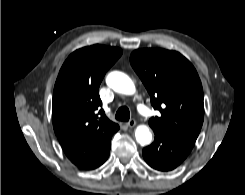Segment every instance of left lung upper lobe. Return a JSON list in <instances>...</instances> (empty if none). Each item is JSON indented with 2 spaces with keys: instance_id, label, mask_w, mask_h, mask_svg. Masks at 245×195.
<instances>
[{
  "instance_id": "1",
  "label": "left lung upper lobe",
  "mask_w": 245,
  "mask_h": 195,
  "mask_svg": "<svg viewBox=\"0 0 245 195\" xmlns=\"http://www.w3.org/2000/svg\"><path fill=\"white\" fill-rule=\"evenodd\" d=\"M130 63L144 83L154 109L153 130L170 131L196 141L204 119L203 89L193 65L180 53L138 49Z\"/></svg>"
}]
</instances>
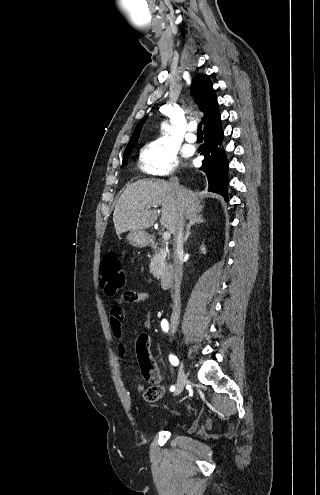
________________________
Write the material out again exactly as it appears, dropping the pictures.

Segment every instance of left lung upper lobe. Return a JSON list in <instances>...</instances> (empty if none). Each item is JSON indented with 2 spaces with keys: instance_id, label, mask_w, mask_h, mask_svg. Masks at 245×195.
<instances>
[{
  "instance_id": "1",
  "label": "left lung upper lobe",
  "mask_w": 245,
  "mask_h": 195,
  "mask_svg": "<svg viewBox=\"0 0 245 195\" xmlns=\"http://www.w3.org/2000/svg\"><path fill=\"white\" fill-rule=\"evenodd\" d=\"M130 63L144 83L154 109L153 130L170 131L196 141L204 119L203 89L193 65L180 53L138 49Z\"/></svg>"
}]
</instances>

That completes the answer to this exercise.